EXERCISE AIM:
Take the lines below from the one with "NOS PROFESSEURS" through the one with "1. 智慧农业物联网项目管理的核心优势" and retype them exactly. Include nothing else, and no pictures.

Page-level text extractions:
---+---
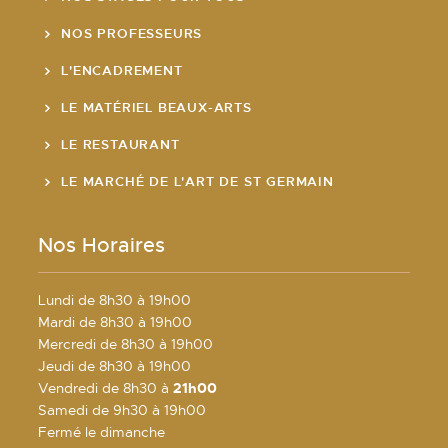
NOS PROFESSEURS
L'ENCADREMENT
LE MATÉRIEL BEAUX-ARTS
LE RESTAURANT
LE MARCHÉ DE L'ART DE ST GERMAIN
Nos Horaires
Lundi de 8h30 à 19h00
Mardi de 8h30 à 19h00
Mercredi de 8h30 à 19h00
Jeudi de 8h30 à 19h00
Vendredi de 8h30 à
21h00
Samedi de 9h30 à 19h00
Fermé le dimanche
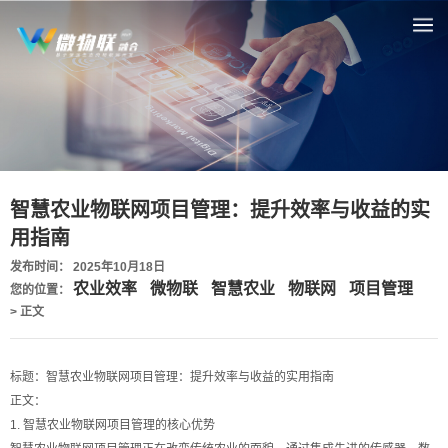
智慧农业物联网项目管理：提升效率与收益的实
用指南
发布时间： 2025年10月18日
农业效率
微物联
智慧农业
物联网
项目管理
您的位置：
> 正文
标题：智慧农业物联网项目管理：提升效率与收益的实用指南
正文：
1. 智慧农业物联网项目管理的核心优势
---+---
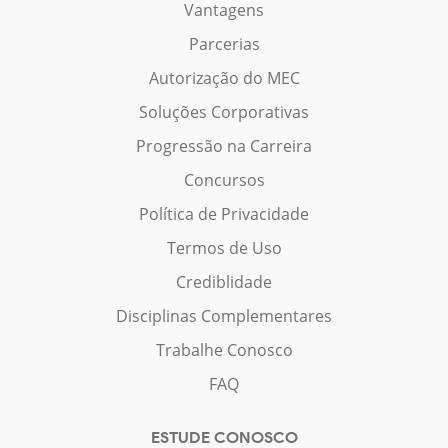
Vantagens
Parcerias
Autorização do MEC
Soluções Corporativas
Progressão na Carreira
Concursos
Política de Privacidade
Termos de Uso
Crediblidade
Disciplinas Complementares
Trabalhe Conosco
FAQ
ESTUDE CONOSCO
---+---
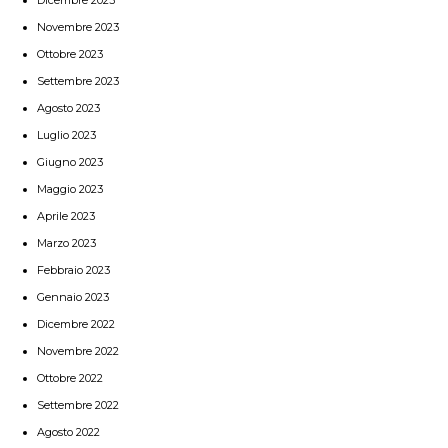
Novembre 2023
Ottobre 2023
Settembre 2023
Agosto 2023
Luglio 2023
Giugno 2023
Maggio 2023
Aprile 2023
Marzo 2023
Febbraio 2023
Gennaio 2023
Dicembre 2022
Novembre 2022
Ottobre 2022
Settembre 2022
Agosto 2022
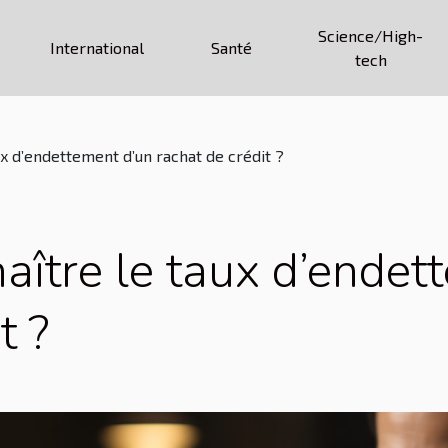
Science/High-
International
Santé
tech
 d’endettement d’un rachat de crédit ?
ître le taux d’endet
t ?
---+---
SOLUTION:
NOS PROFESSEURS
L'ENCADREMENT
LE MATÉRIEL BEAUX-ARTS
LE RESTAURANT
LE MARCHÉ DE L'ART DE ST GERMAIN
Nos Horaires
Lundi de 8h30 à 19h00
Mardi de 8h30 à 19h00
Mercredi de 8h30 à 19h00
Jeudi de 8h30 à 19h00
Vendredi de 8h30 à
21h00
Samedi de 9h30 à 19h00
Fermé le dimanche
智慧农业物联网项目管理：提升效率与收益的实
用指南
发布时间： 2025年10月18日
农业效率
微物联
智慧农业
物联网
项目管理
您的位置：
> 正文
标题：智慧农业物联网项目管理：提升效率与收益的实用指南
正文：
1. 智慧农业物联网项目管理的核心优势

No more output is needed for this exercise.